Quand ils furent en vue du Mans, annoncé de loin par la cathédrale de Saint-Julien, élevée sur un plateau qui domine toutes les constructions modernes de la ville, Méloir murmura à l’oreille de Jean :

— Serait-ce pas que vous voudriez vous payer une poularde du Mans et m’en faire manger une aile ou deux, avec quelques bolées de cidre, qui vous aurait décidé à prendre le chemin le plus long ? Un gentil gars de Paris qui a du quoi dans le gousset, c’est pas un gars comme moi qui l’empêcherai de faire à son idée.

Jean sourit.

— Est-ce que l’air du matin t’ouvre l’appétit, Méloir ? Au fait, j’ai si souvent entendu parler de ces belles bêtes ! Ce serait une occasion de faire connaissance…

Une voix grave s’éleva dans le compartiment — une voix presque solennelle. Elle partait d’un coin où s’était établi un personnage chauve, mais haut cravaté de soie noire, correctement rasé et de solide prestance : quelque chose comme un cousin germain de feu M. Prudhomme, d’hilarante mémoire.
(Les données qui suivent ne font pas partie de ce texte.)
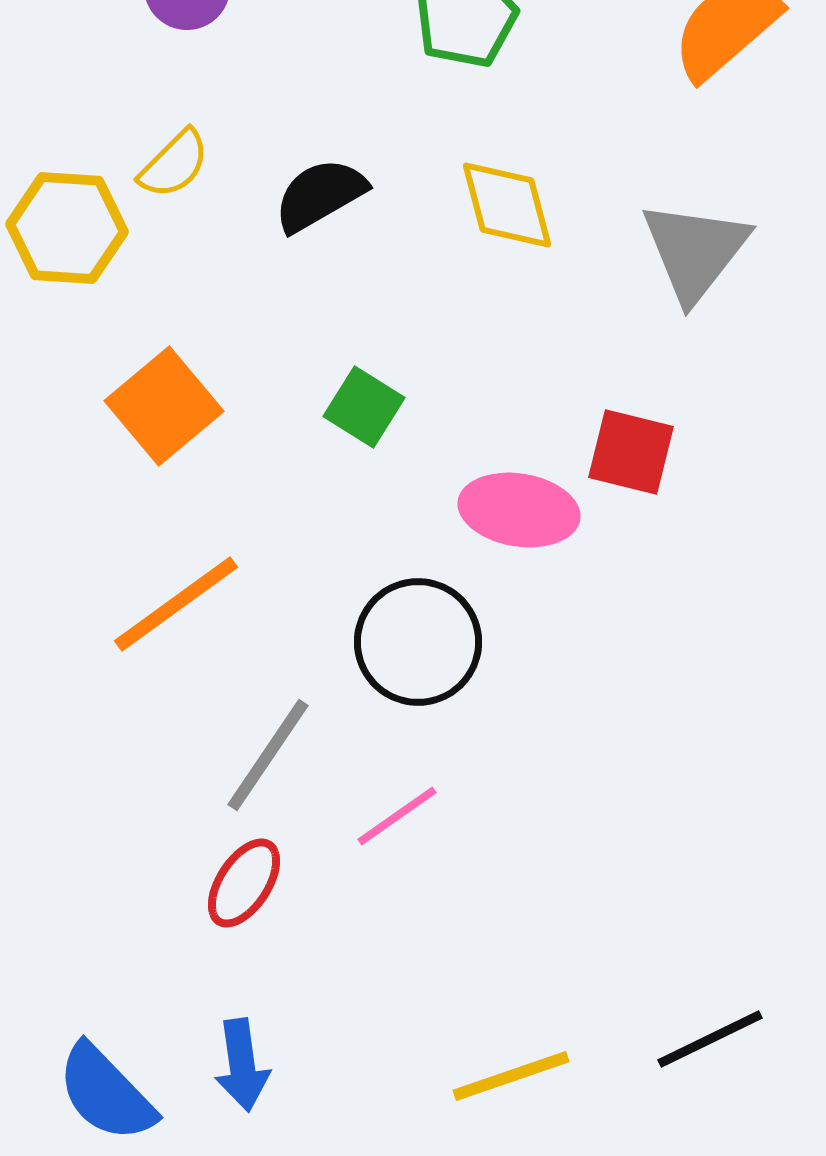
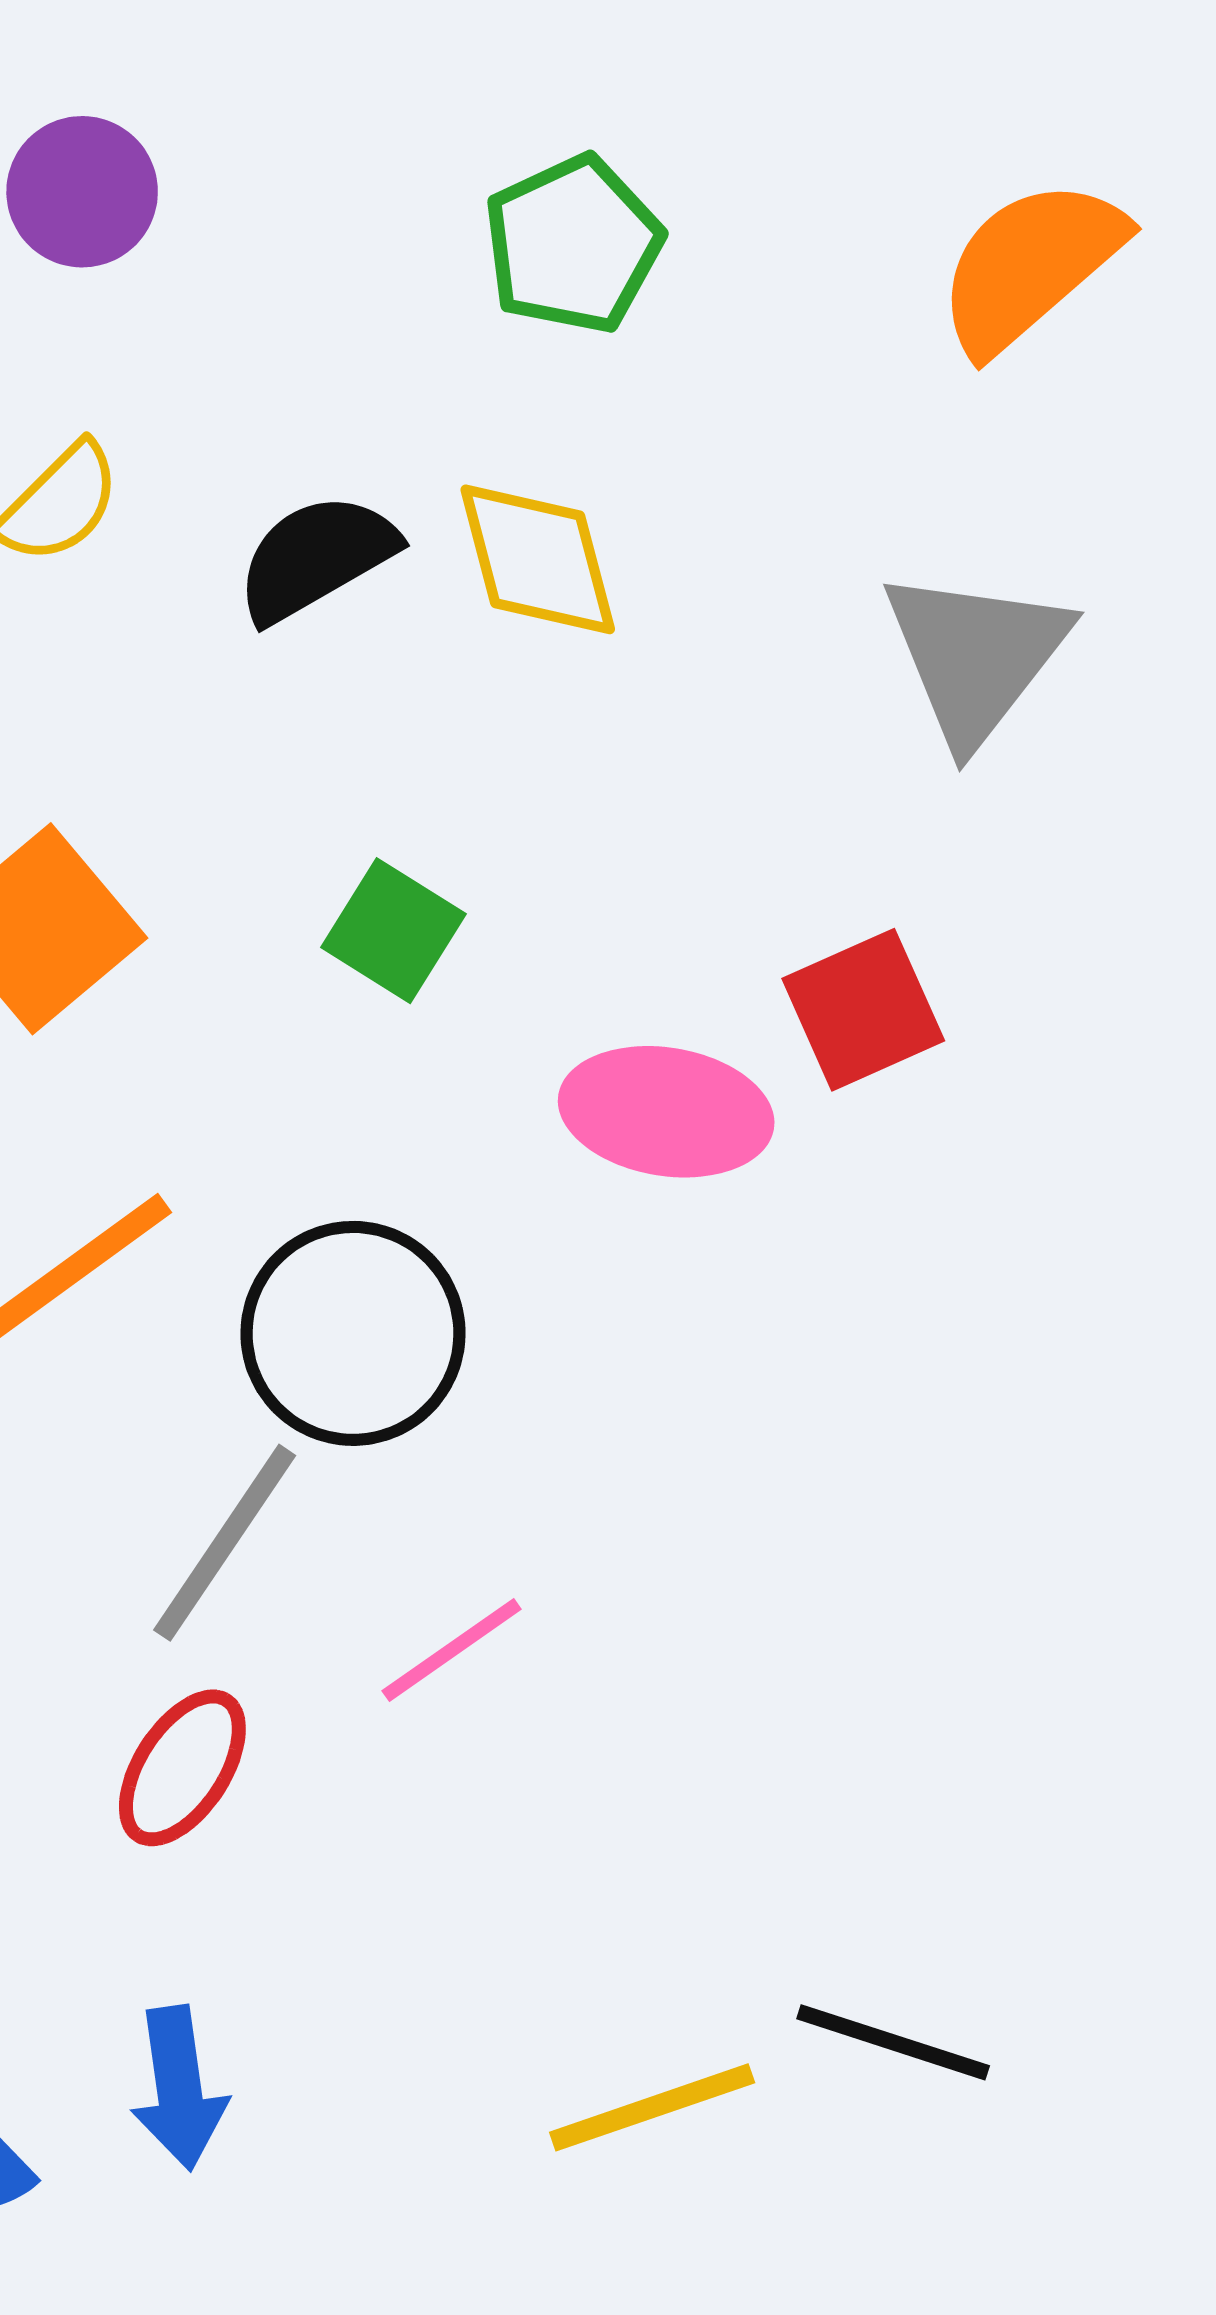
yellow diamond: (507, 205) -> (538, 559), moved
red square: (631, 452) -> (863, 1010), turned -38
black circle: (418, 642) -> (353, 1333), moved
black line: (710, 1039) -> (893, 2042), moved, turned 44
— Qui parle de poulardes du Mans ? disait la voix. Apprenez, mes amis, que les poulardes du Mans sont engraissées à la Flèche, de même que les jambons de Bayonne viennent de Mont-de-Marsan, et de même que Cette voit fabriquer le vin exquis que nous dégustons sous le nom de vin de Madère. Les poulardes que nous honorons présentement de notre attention, sont élevées dans une quinzaine de communes de l’arrondissement de la Flèche. Et, sans être membre de la société protectrice des animaux, il est permis de faire remarquer que les dites poulardes, déclarées succulentes après leur mort, lorsqu’elles se présentent à nous sur un lit de cresson, sont soumises durant six semaines à un traitement, j’ose le dire, des plus cruels, dont la claustration absolue, s’il est permis de s’exprimer ainsi à l’égard d’humbles volatiles, n’est pas la moindre rigueur. On les engraisse avec une pâte formée de farines d’orge et de sarrasin délayées dans du lait. Procédé barbare et qui mérite d’être flétri ! Mais allez faire entendre cela à un disciple de Brillat-Savarin qui a payé trente francs la poularde dont il vous régale !
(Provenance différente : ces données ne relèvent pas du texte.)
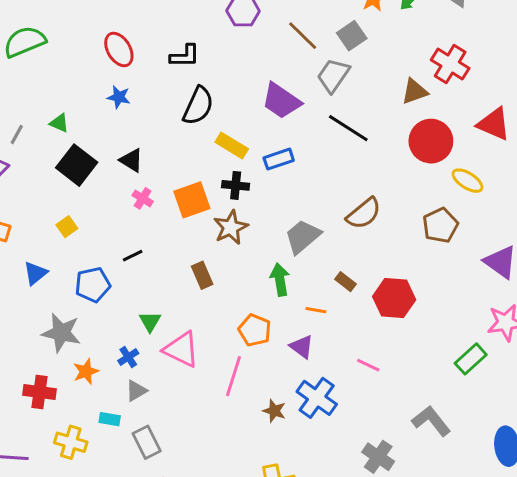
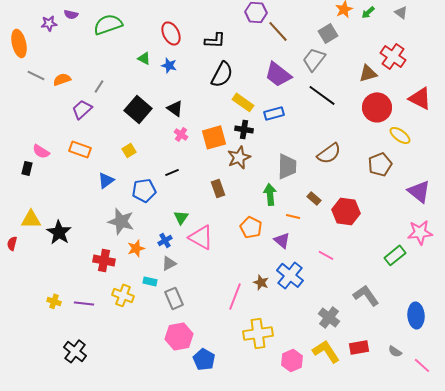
brown line: (303, 36) -> (278, 31), moved
green triangle: (59, 123) -> (144, 58), moved
gray trapezoid: (303, 237) -> (287, 166), turned 128
pink line: (234, 376) -> (235, 296), moved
— Qué qui dit donc ce vieux-là ? c’est comme un loriot qui dégoise des psaumes, marmotta Méloir, et qué qu’ça nous fait à nous !

— Quoi qu’il en soit, mes jeunes amis, reprit le personnage grave, la Flèche est frustrée par le Mans d’une gloire qui lui appartient et qui n’est pas peu de chose : poulardes, chapons et oies sont expédiés par centaines de mille sur les marchés de Paris. Vous me direz que la Flèche, dans son riant vallon qu’agrémente le Loir, peut revendiquer à bon titre son Prytanée, école militaire ouverte à un certain nombre de fils d’officiers morts sur le champ de bataille ou ayant bien mérité de la patrie par leurs services. Ils sont là cinq cents environ qui reçoivent une éducation soignée. Ah ! c’est un bel établissement et qui se compose de cinq corps de bâtiments entourés d’un parc magnifique. — Tout cela à propos de poulardes… mon discours s’est anobli…
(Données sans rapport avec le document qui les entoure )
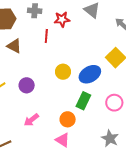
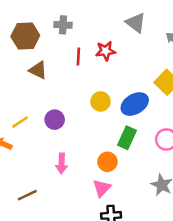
red star: (62, 19) -> (106, 51), moved
pink arrow: (31, 120) -> (62, 163), turned -49
pink triangle: (63, 140) -> (102, 188), turned 42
Jean pour remercier l’obligeant voyageur mit la casquette à la main et salua. Méloir était en train de s’endormir lourdement ; Jean le secoua, et le Breton croyant se réveiller à la fin d’un sermon de son curé, fit avec vivacité le signe de la croix. Mais il reconnut aussitôt sa méprise :

— Je ne suis brin fautif. Mais c’est égal, dit-il pour ramener Jean à des idées gastronomiques, Flèche ou Mans nous sommes tout de même dans le pays des poulardes grasses : et je me suis laissé dire par un Dolois, né natif de Dol, qu’en avait goûté un petit, que c’était au Mans pour les poules et les coqs, comme pour les oies à Bécherel et les piquots à Dinan.

— Eh bien ! nous en mangerons une ! finit par dire Jean.

— Le cœur m’en cause, ma foi dame, oui ! conclut Méloir en manière d’acquiescement.

La ville moderne du Mans est descendue peu à peu de la crête d’un étroit monticule où les Gallo-Romains avaient établi leur cité, aux murs d’enceinte de briques rouges et de grès ; elle s’est éloignée du sommet de la colline pour se déverser sur ses pentes et s’étendre même dans la plaine. Une ville commerçante a remplacé le refuge fortifié. Le Mans a pris possession des rives au milieu desquelles serpentent les eaux fraîches et lentes de la Sarthe. Il a même bâti dans le lit de la rivière de nombreux moulins, dont quelques-uns disloqués par les années, rongés et moisis par l’eau, encadrés par une puissante verdure, ont un aspect fort pittoresque.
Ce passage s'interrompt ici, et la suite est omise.